Форпост. Тетралогия
Шрифт:
Маляренко прикинул диспозицию, убедил себя, что "стрелок" никому не виден, взвёл арбалет и, петляя словно заяц, рванул короткими перебежками от куста к кусту.
"Ща. Погоди. Ща я тебя…"
Ивана охватил настоящий охотничий азарт.
"Ща я тебя, гада, подстрелю!"
Не добежав до сидящего на земле врага метров сто, Ваня залёг в траве — дальше укрытий не было.
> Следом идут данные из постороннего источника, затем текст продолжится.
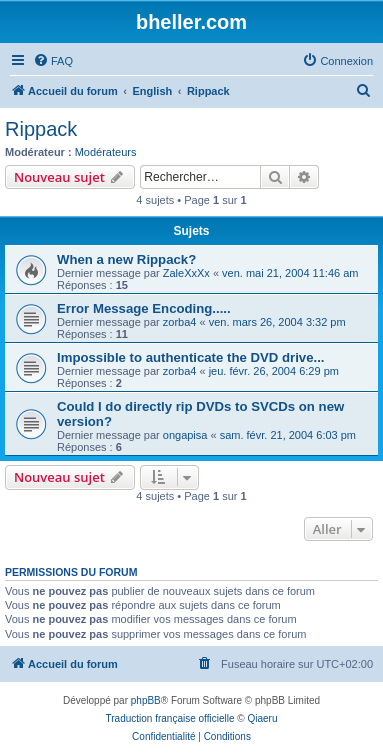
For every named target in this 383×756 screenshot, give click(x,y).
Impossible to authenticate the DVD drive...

Цель (а никак иначе этого покойника Ваня уже не воспринимал), сидела вполоборота, закрыв лицо ладонями и о чём-то размышляя. Дистанция в сто метров была для Маляренко великовата, и он решил рискнуть. Затаив дыхание и ощущая
Иван прицелился.
"Сейчас я тебя…"
И тут из рощицы, руки-в-брюки, вышел "красивый", то есть, весь обмотанный тряпками, Юра. Несмотря на огромный кровавый тюрбан на голове, не узнать его было невозможно
Ваня отложил арбалет и протёр глаза. "Покойный" обошёл по синусоиде "ихтиандров" и "педиков" и направился к "стрелку". Минуты две они о чём-то тихо говорили, причём Юра, положив руку на плечо своему "убийце", явно его утешал. Маляренко снова понял, что он чего-то не понял. Плюнув на маскировку, он подхватил оружие и, наведя его на неизвестного мужичка, поднялся во весь рост.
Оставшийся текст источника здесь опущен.